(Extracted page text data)
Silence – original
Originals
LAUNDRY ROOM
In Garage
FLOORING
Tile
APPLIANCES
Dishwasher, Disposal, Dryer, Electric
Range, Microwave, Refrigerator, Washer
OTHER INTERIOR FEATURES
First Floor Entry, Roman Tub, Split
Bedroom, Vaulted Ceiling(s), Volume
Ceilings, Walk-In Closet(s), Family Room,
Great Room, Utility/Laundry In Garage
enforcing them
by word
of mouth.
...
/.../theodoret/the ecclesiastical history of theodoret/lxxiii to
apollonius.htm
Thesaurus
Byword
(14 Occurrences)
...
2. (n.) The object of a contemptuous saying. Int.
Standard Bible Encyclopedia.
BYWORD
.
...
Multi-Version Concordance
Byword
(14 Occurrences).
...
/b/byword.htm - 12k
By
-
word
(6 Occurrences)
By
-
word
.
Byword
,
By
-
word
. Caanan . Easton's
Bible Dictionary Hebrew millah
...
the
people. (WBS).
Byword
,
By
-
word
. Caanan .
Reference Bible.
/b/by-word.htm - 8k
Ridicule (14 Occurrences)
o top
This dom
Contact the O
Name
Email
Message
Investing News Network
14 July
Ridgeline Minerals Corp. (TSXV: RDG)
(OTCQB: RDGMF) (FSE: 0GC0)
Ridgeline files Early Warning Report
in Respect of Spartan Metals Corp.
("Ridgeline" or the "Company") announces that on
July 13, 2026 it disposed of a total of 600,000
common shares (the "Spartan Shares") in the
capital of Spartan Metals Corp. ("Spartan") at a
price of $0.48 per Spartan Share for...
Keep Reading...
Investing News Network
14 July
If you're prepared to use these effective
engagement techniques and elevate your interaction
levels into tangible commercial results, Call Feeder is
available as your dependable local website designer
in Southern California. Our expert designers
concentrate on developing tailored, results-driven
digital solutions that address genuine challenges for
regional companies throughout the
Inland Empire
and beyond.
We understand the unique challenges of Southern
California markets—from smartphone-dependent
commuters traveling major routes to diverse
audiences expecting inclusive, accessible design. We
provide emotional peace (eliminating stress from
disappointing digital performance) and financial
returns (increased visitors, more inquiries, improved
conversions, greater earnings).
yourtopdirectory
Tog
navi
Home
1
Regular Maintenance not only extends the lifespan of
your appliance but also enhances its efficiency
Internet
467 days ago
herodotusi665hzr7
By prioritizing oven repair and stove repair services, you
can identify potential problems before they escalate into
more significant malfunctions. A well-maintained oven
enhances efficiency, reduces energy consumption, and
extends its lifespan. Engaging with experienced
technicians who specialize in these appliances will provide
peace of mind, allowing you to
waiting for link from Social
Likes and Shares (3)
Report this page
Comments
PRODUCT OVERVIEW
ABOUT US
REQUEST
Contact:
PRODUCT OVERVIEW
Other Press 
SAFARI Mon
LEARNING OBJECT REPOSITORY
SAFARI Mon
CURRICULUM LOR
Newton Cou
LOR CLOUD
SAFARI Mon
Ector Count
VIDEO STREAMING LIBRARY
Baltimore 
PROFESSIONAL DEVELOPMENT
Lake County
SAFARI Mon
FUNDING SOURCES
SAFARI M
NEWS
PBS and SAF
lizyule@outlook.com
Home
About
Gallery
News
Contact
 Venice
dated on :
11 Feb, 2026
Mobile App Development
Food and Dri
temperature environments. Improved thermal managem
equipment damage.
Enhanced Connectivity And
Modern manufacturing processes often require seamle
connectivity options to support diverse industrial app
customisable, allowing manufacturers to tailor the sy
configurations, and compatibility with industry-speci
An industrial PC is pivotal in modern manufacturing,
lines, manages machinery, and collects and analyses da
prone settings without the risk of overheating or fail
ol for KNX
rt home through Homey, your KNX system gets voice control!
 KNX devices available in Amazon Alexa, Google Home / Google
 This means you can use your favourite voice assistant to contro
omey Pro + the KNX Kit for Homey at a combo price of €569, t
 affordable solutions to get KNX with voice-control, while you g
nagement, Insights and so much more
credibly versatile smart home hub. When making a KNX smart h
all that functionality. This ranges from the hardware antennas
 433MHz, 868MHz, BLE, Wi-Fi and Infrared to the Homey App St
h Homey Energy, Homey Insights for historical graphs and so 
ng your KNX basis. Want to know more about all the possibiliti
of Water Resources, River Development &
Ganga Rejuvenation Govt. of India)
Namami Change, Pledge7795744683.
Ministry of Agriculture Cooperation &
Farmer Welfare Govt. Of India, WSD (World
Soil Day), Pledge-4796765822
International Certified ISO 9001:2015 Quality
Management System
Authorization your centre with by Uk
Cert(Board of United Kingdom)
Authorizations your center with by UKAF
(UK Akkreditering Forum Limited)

* **EXERCISE DESCRIPTION**:
The whole block of data above should be printed again verbatim.

* **EXERCISE ANSWER**:
Silence – original
Originals
LAUNDRY ROOM
In Garage
FLOORING
Tile
APPLIANCES
Dishwasher, Disposal, Dryer, Electric
Range, Microwave, Refrigerator, Washer
OTHER INTERIOR FEATURES
First Floor Entry, Roman Tub, Split
Bedroom, Vaulted Ceiling(s), Volume
Ceilings, Walk-In Closet(s), Family Room,
Great Room, Utility/Laundry In Garage
enforcing them
by word
of mouth.
...
/.../theodoret/the ecclesiastical history of theodoret/lxxiii to
apollonius.htm
Thesaurus
Byword
(14 Occurrences)
...
2. (n.) The object of a contemptuous saying. Int.
Standard Bible Encyclopedia.
BYWORD
.
...
Multi-Version Concordance
Byword
(14 Occurrences).
...
/b/byword.htm - 12k
By
-
word
(6 Occurrences)
By
-
word
.
Byword
,
By
-
word
. Caanan . Easton's
Bible Dictionary Hebrew millah
...
the
people. (WBS).
Byword
,
By
-
word
. Caanan .
Reference Bible.
/b/by-word.htm - 8k
Ridicule (14 Occurrences)
o top
This dom
Contact the O
Name
Email
Message
Investing News Network
14 July
Ridgeline Minerals Corp. (TSXV: RDG)
(OTCQB: RDGMF) (FSE: 0GC0)
Ridgeline files Early Warning Report
in Respect of Spartan Metals Corp.
("Ridgeline" or the "Company") announces that on
July 13, 2026 it disposed of a total of 600,000
common shares (the "Spartan Shares") in the
capital of Spartan Metals Corp. ("Spartan") at a
price of $0.48 per Spartan Share for...
Keep Reading...
Investing News Network
14 July
If you're prepared to use these effective
engagement techniques and elevate your interaction
levels into tangible commercial results, Call Feeder is
available as your dependable local website designer
in Southern California. Our expert designers
concentrate on developing tailored, results-driven
digital solutions that address genuine challenges for
regional companies throughout the
Inland Empire
and beyond.
We understand the unique challenges of Southern
California markets—from smartphone-dependent
commuters traveling major routes to diverse
audiences expecting inclusive, accessible design. We
provide emotional peace (eliminating stress from
disappointing digital performance) and financial
returns (increased visitors, more inquiries, improved
conversions, greater earnings).
yourtopdirectory
Tog
navi
Home
1
Regular Maintenance not only extends the lifespan of
your appliance but also enhances its efficiency
Internet
467 days ago
herodotusi665hzr7
By prioritizing oven repair and stove repair services, you
can identify potential problems before they escalate into
more significant malfunctions. A well-maintained oven
enhances efficiency, reduces energy consumption, and
extends its lifespan. Engaging with experienced
technicians who specialize in these appliances will provide
peace of mind, allowing you to
waiting for link from Social
Likes and Shares (3)
Report this page
Comments
PRODUCT OVERVIEW
ABOUT US
REQUEST
Contact:
PRODUCT OVERVIEW
Other Press 
SAFARI Mon
LEARNING OBJECT REPOSITORY
SAFARI Mon
CURRICULUM LOR
Newton Cou
LOR CLOUD
SAFARI Mon
Ector Count
VIDEO STREAMING LIBRARY
Baltimore 
PROFESSIONAL DEVELOPMENT
Lake County
SAFARI Mon
FUNDING SOURCES
SAFARI M
NEWS
PBS and SAF
lizyule@outlook.com
Home
About
Gallery
News
Contact
 Venice
dated on :
11 Feb, 2026
Mobile App Development
Food and Dri
temperature environments. Improved thermal managem
equipment damage.
Enhanced Connectivity And
Modern manufacturing processes often require seamle
connectivity options to support diverse industrial app
customisable, allowing manufacturers to tailor the sy
configurations, and compatibility with industry-speci
An industrial PC is pivotal in modern manufacturing,
lines, manages machinery, and collects and analyses da
prone settings without the risk of overheating or fail
ol for KNX
rt home through Homey, your KNX system gets voice control!
 KNX devices available in Amazon Alexa, Google Home / Google
 This means you can use your favourite voice assistant to contro
omey Pro + the KNX Kit for Homey at a combo price of €569, t
 affordable solutions to get KNX with voice-control, while you g
nagement, Insights and so much more
credibly versatile smart home hub. When making a KNX smart h
all that functionality. This ranges from the hardware antennas
 433MHz, 868MHz, BLE, Wi-Fi and Infrared to the Homey App St
h Homey Energy, Homey Insights for historical graphs and so 
ng your KNX basis. Want to know more about all the possibiliti
of Water Resources, River Development &
Ganga Rejuvenation Govt. of India)
Namami Change, Pledge7795744683.
Ministry of Agriculture Cooperation &
Farmer Welfare Govt. Of India, WSD (World
Soil Day), Pledge-4796765822
International Certified ISO 9001:2015 Quality
Management System
Authorization your centre with by Uk
Cert(Board of United Kingdom)
Authorizations your center with by UKAF
(UK Akkreditering Forum Limited)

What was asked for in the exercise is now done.